Quote from: Duckhunter39480
I inspected both of my hives today and there are lots of bees in both hives but I can't find any brood.  Both hives seem to be drawing comb and storing honey and pollen.  The bees seem contented.  I didn't find the queen so I can't definately say that the colony has a queen.  Is there a problem here?  I did see some queen cells in one of the hives but they wern't compoleted and there were no larva anywhere.


The bees lived and watch out, the keeper might die :!:  :P

Duckhunter seems like, from your description of hive activity, that your hive swarmed :?: Lotsa bees, no brood. After lotsa bee and brood prior.

You will almost always find queen cells and they will seem polished and unused. I was just in your duckboots and my experience is that the bees swarmed :!:  I still have lotsa bees :!: That threw me off for awhile until I analyzed the problem, with some help but not from here. :cry:   I had done some frame manipulations hoping to stall any swarming activity because I wanted to pull some brood frames from that hive to install in some new nucs but I didn't get the nucs until yesterday, April 15.  We, here in the southern part of the country, are way advanced in the season due to the lack of cold weather. I was seeing this happening because I have honey I could extract RIGHT NOW.

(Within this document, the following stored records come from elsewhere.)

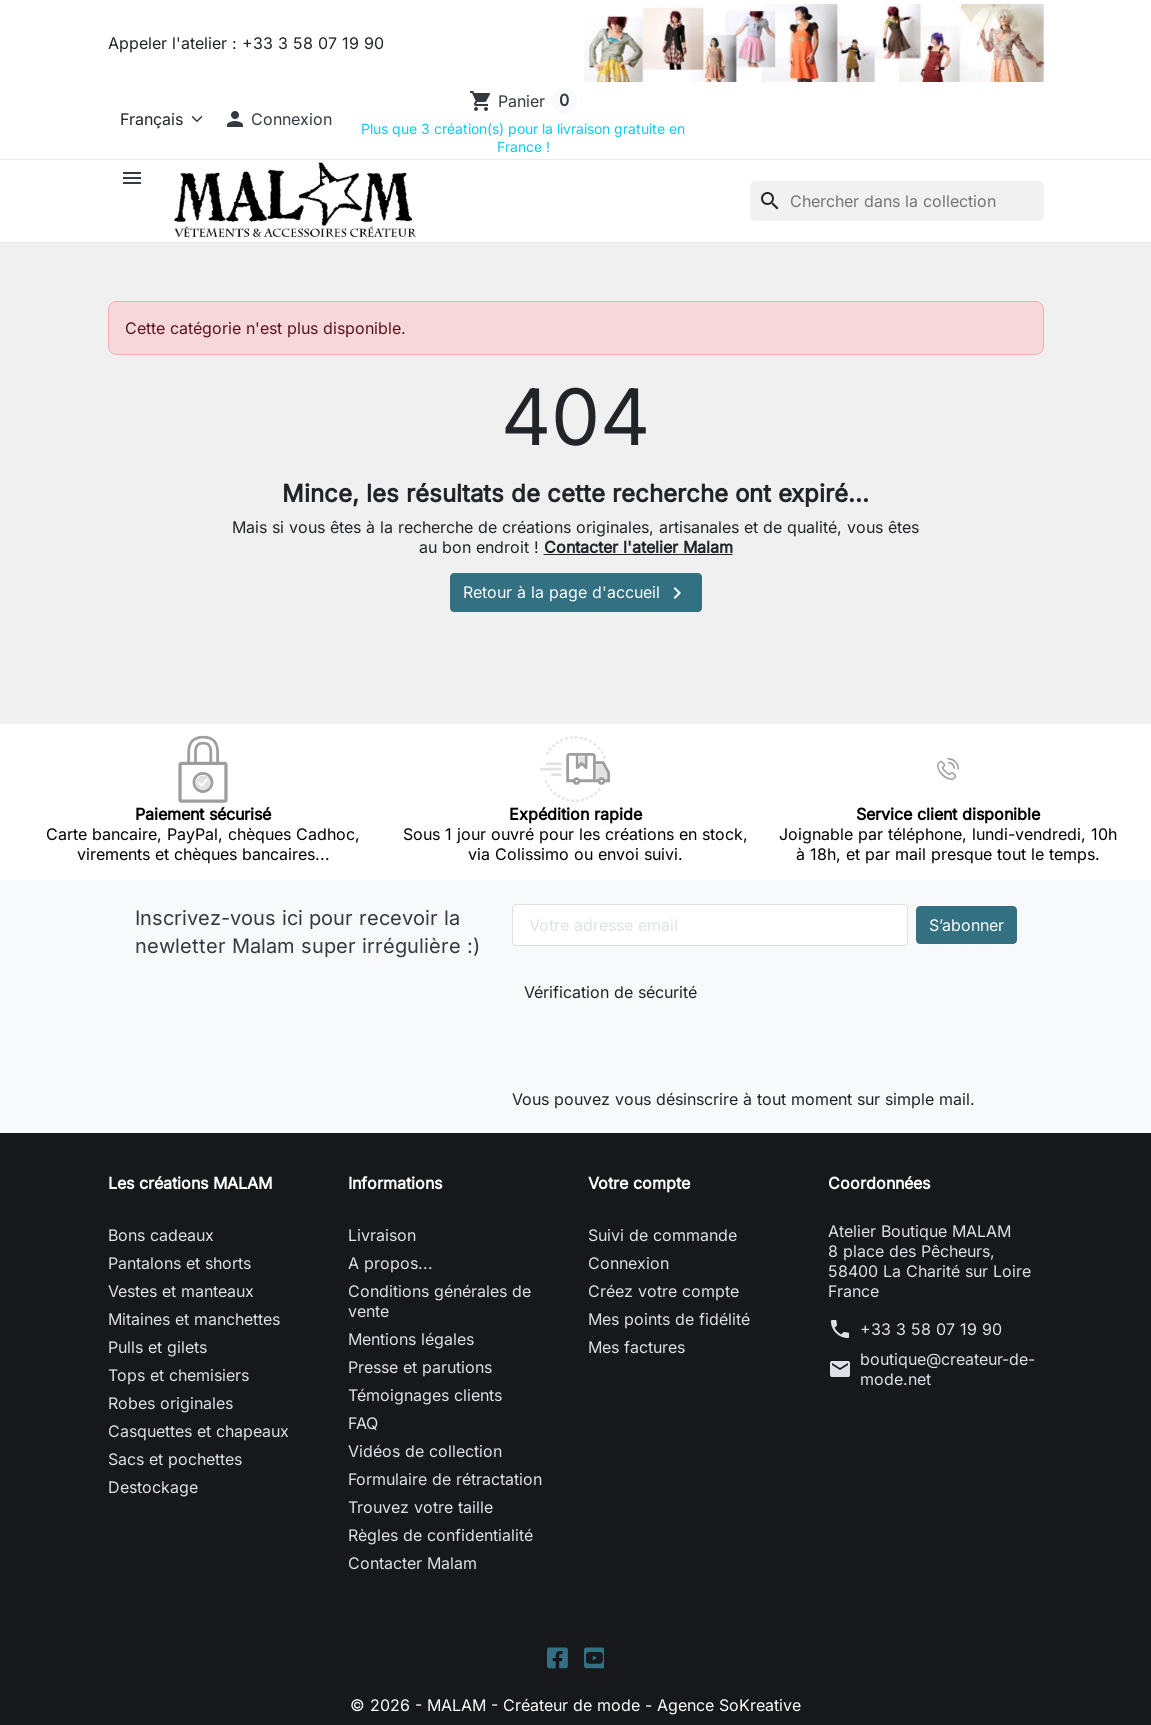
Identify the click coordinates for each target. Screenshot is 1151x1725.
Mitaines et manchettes (194, 1319)
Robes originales (170, 1403)
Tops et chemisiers (178, 1375)
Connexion (628, 1263)
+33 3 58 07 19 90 (931, 1329)
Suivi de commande (662, 1235)
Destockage (153, 1487)
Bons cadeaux (161, 1235)
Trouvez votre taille (420, 1507)
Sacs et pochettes (175, 1459)
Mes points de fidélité (669, 1319)
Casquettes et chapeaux (198, 1431)
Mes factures (636, 1347)
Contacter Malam (412, 1563)
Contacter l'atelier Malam (638, 547)
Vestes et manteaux (181, 1291)
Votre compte (639, 1183)
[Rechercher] (897, 201)
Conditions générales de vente (439, 1301)
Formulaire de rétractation (445, 1479)
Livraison (382, 1235)
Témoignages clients (425, 1395)
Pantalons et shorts (179, 1263)
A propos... (390, 1263)
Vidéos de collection (425, 1451)
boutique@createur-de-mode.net (947, 1369)
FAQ (363, 1423)
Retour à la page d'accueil (576, 593)
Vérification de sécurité (610, 992)
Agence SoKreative (729, 1705)
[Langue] (157, 119)
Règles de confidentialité (440, 1535)
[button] (278, 119)
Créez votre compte (663, 1291)
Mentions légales (411, 1339)
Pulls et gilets (157, 1347)
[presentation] (658, 1041)
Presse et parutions (420, 1367)
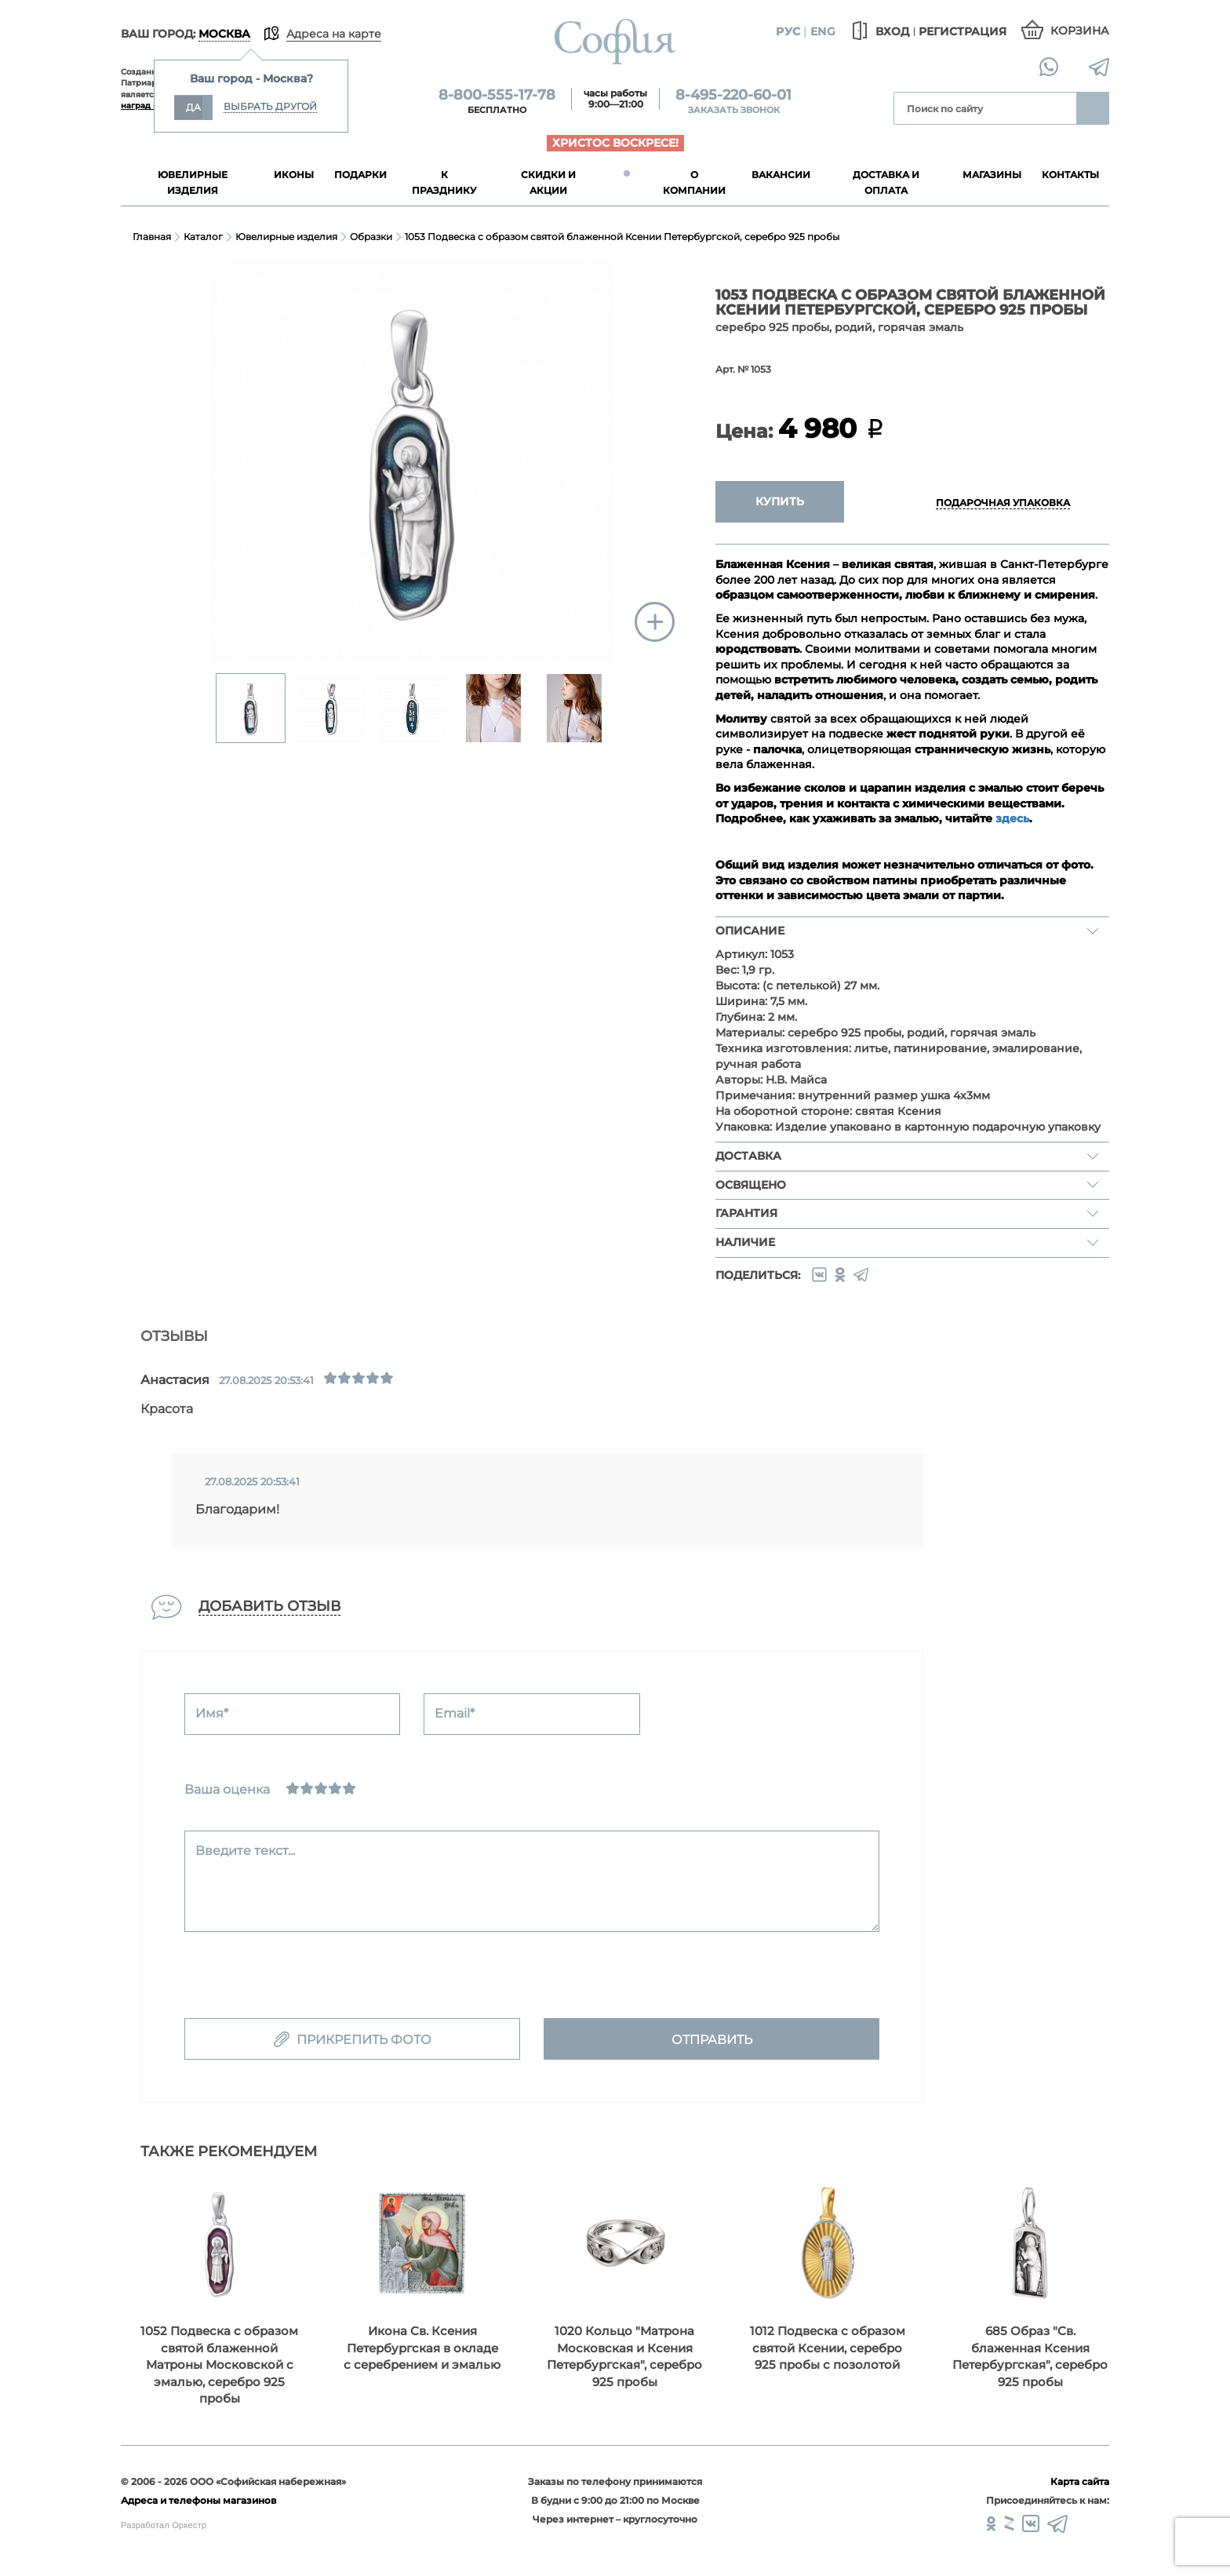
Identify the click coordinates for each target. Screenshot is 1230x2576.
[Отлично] (349, 1788)
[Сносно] (306, 1788)
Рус (788, 31)
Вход (878, 31)
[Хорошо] (335, 1788)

I found a queen in my hive, caught her, ( check out my post on FINDING DA QUEEN )  and she is now in the house in a plastic ice cream container for observation.

I bought some new queens and they are now installed, in that hive and others.

A fellow beekeeper had the exact same experience and we found the queen cell with the closure wax flap still attached. The bees had swarmed but produced a new queen which he removed and he also requeened. He had lotsa bees left also.